We don’t really live close to extended family, however initially, it made people uncomfortable, and they did not know how to act around us or him. On the positive, they now understand him and accommodate him in the best way possible. We do however take note of the people and environments he is comfortable and avoid people we know he is not comfortable around. Some people cannot help but show annoyance at some of his behaviours even though they know he cannot help it.

What outside influences have shaped your experience as a caregiver?

I research online a lot and apply whatever I learn on my son.

What is your husband's perspective on this issue, and how has he supported you?

He understands our son’s condition and advocates for him everywhere they go together. He gets to do activities with him and that frees up my time to attend to our daughter and do other things. He is also very sensitive to our son’s needs and will ensure his needs are met. He provides financial resources to ensure his needs are fully met.

What are some of the most rewarding moments you’ve experienced as a caregiver?

I really celebrate potty training successfully and watching him learn how to feed himself when he was around 4 years old. Today, 11 April 2025, at 13, he successfully tied his shoelaces, a skill we have been trying to teach him since he was 11!

How has the Word of God guided you through this journey, and how has it affected your relationship with the Lord?

Oh the promises of God are Yes and Amen!! When I reflected on my son’s life and the way he came into the world too soon, and how he almost didn’t make it out of NICU, it helped me to strengthen my faith. I realised that his life was saved for a purpose, and He who started this would see it to completion. The word promises that He will be with us, He has certainly seen us through this journey. We would not be where we are had it not been for the Lord on our side.  

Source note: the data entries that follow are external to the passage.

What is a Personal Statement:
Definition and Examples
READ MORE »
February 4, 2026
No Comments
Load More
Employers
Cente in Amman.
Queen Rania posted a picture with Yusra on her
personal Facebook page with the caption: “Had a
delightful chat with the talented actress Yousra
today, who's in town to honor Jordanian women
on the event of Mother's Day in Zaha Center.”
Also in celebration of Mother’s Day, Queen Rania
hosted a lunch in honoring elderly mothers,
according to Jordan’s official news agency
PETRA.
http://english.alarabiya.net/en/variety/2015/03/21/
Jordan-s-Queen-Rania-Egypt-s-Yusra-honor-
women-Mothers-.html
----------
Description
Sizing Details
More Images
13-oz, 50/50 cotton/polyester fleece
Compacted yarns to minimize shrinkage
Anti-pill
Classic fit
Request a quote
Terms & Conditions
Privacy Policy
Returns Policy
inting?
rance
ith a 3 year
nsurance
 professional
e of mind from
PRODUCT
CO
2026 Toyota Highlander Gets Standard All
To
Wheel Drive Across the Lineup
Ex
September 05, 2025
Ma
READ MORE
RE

Can you share a specific Bible verse or story that has provided you with strength and encouragement?

Isaiah 46 V 10

Do you offer support or assistance to other parents who have autistic children?

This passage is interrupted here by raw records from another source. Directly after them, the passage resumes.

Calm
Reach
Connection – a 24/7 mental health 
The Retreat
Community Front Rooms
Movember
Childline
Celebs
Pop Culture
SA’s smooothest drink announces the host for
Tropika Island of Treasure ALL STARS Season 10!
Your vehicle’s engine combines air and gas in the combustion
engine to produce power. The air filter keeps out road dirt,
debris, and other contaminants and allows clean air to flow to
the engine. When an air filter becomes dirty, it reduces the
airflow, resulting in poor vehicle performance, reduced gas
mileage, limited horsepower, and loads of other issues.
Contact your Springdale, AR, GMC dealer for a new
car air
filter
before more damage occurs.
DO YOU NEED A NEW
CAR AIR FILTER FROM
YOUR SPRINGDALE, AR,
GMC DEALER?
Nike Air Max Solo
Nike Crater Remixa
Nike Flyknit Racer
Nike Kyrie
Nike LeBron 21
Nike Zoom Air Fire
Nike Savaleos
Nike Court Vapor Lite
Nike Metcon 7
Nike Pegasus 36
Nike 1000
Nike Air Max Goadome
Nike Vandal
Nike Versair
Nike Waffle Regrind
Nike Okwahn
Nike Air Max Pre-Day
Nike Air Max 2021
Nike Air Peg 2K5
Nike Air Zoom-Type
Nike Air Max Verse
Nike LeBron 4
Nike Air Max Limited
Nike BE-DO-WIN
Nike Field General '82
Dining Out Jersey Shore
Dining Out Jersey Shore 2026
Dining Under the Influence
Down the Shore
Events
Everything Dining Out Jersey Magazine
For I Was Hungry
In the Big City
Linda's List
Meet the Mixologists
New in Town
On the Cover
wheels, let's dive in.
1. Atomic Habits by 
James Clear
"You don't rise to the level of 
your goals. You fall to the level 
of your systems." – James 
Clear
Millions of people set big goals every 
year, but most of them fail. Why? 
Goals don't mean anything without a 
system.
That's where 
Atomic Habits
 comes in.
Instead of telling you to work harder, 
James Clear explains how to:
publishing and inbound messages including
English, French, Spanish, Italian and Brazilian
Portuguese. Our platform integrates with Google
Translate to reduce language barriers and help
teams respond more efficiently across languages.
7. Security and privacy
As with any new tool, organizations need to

I only do so to parents who are receptive of assistance or support. Some parents have not accepted their children’s condition, and it is therefore difficult to offer support. The condition is still very stigmatised, and people rarely open to each other about their challenges. How do you balance your own needs with the demands of caregiving? I manage quite well. Nyasha goes to school, and I manage to do my work in that time, an even when he is with me at home. He is independent.

What words of wisdom or encouragement would you give to others who are facing similar challenges with autism?

Do not be afraid, for I the Lord am with you, do not gaze about in fear. I will hold you up with my right hand of righteousness. God will see you through if you surrender it to Him. There is nothing impossible for God. I would write down specific prayer requests and give them to God in prayer. I prayed for my son’s speech, and he spoke, I prayed for him to be potty trained, to improve his motor skills, to regulate his moods and ALL these prayers have been answered. This despite a poor prognosis from the Psychologist.